Baxter attracts Thermo Fisher, Celltrion as potential buyers for biopharma contracting business: Reuters

Remember Baxter’s Baxalta biopharmaceutical spinoff in 2015? The Illinois company is auctioning off businesses again and has reportedly attracted several suitors.

Celltrion and Thermo Fisher Scientific have circled Baxter’s biopharma solutions business for a potential buyout, Reuters reports, citing people familiar with the matter. Private equity firms and regular healthcare buyers KKR and the Carlyle Group have also expressed interest in the business, according to Reuters.

In a securities filing (Korean) published Tuesday, Celltrion confirmed that it has indeed reviewed a potential acquisition of Baxter’s biopharma solutions business “to secure stable global production facilities” but “nothing has been confirmed,” according to a translated version of the document.

The department performs contracted services such as drug manufacturing and packaging for biopharma companies and mainly for infused or injectable products. The Baxter CMO arm signed on to help make COVID-19 vaccines by Novavax and Moderna in 2021.

Biopharma solutions pulled in $644 million in revenues for Baxter in 2022—roughly 4% of the entire company—as demand for COVID-related products declined. And the unit could fetch Baxter more than $4 billion, according to Reuters’ sources.

 

RELATED: Baxter begins layoffs of 'less than 5%' of workforce after posting $2.4B net loss in 2022

 

Baxter named biopharma solutions as part of a restructuring launched in January.

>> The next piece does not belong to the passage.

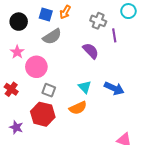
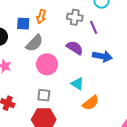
pink circle: (36, 67) -> (47, 64), moved
blue arrow: (114, 88) -> (102, 56), moved
orange semicircle: (78, 108) -> (91, 103), moved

At that time, Baxter said it was exploring alternatives—including a potential sale—for the CMO business and will spin its renal care and acute therapies businesses into an independent, publicly traded company. The goal is to narrow Baxter’s focus on hospital solutions and connected care.

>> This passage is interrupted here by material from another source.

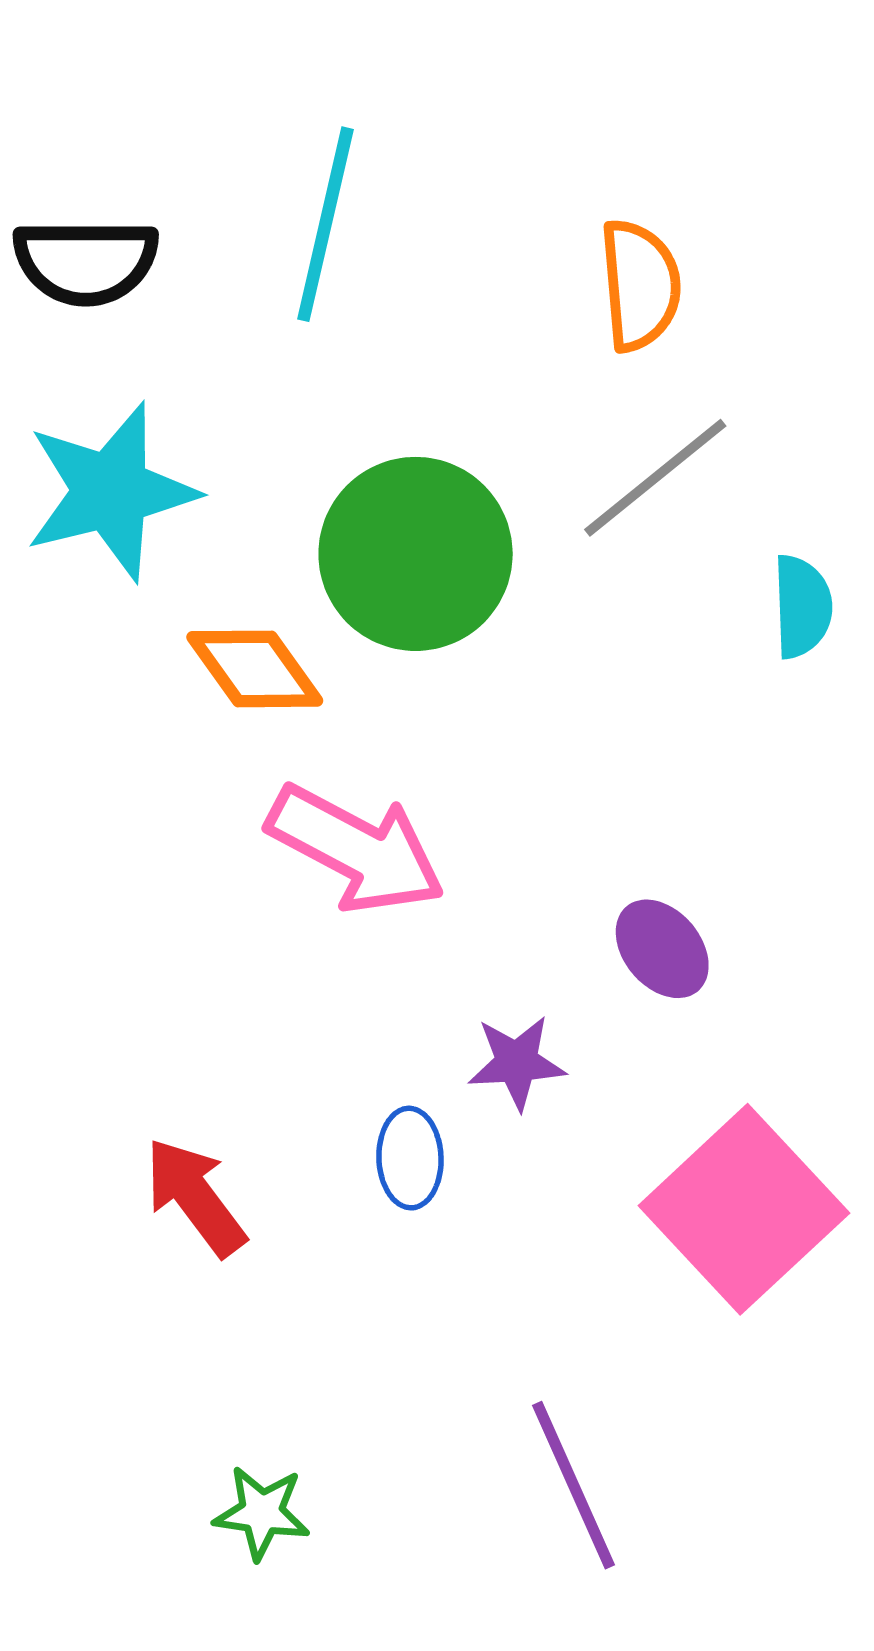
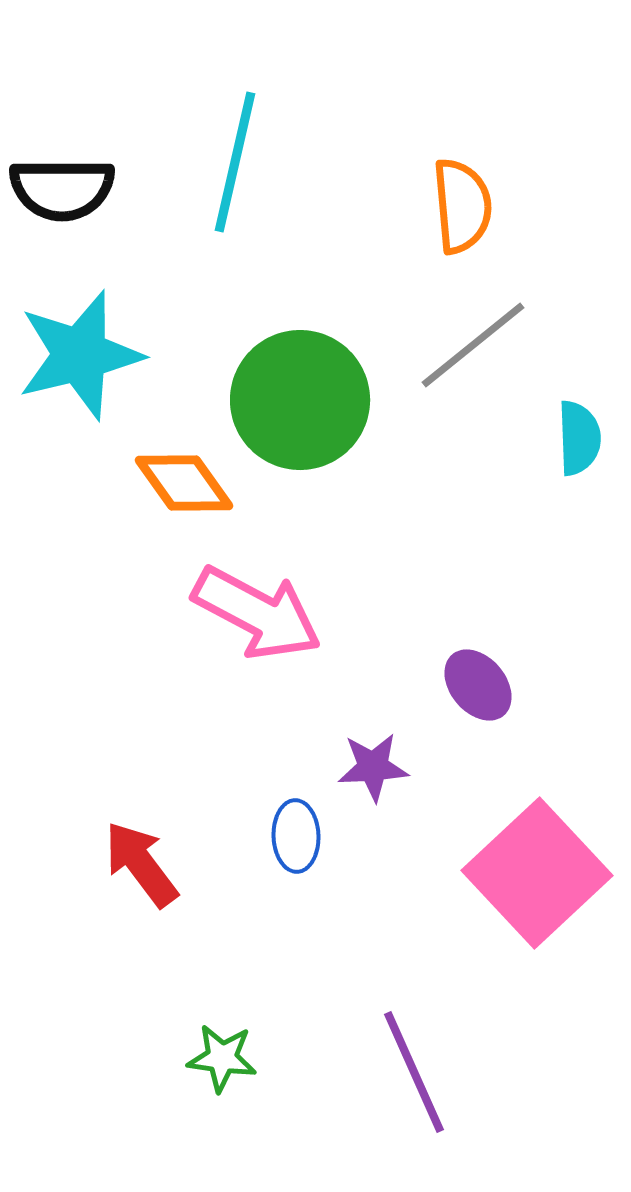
green star: (262, 1513) -> (222, 1058), moved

Gains from the separations could help Baxter pay down debt incurred in its hard-fought $10.5 billion acquisition of fellow medtech company Hill-Rom in 2021. To support the Hill-Rom deal, Baxter took on about $11.8 billion debt. As of the end of 2022, Baxter had about $1.7 billion of cash and cash equivalents but about $16.6 billion of long-term debt and other obligations.

As part of the overhaul, Baxter in February unveiled a plan to slash up to 5% of its workforce and expects to save more than $300 million in 2023. The additional measure came as Baxter recorded a net loss of $2.4 billion in 2022.

“Our priorities for cash deployment are focused on accelerating debt repayment, maintaining our dividend and resuming share repurchases over time while we continue to assess additional inorganic growth opportunities for our new streamlined operations,” Baxter’s CFO Jay Saccaro said last month in a press release about the company’s fourth-quarter earnings.

Over the past decade, Baxter has narrowed its focus. In 2014, the Illinois company sold its marketed vaccines portfolio, including a meningitis shot and a vaccine against tick-borne encephalitis, to Pfizer. Baxter in 2017 bought Claris Injectables to expand its generic injectable medicines portfolio but in 2015 spun out its biopharmaceutical therapeutics department into Baxalta.

Celltrion has been scaling up. In 2020, the South Korean company made a $453 million investment to build a new manufacturing site and R&D center in Korea to bolster its biologics capabilities. Thanks to growth from biosimilars, Celltrion’s revenue hit a record high last year to reach 2.3 trillion won ($1.75 billion).

As for Thermo Fisher, the diagnostics maker generated nearly $45 billion in revenues for 2022, up about 15% from 2021. But plummeting COVID test sales were obvious toward the latter half of the year, and the company recently disclosed a layoff round affecting 230 jobs at three manufacturing sites in California.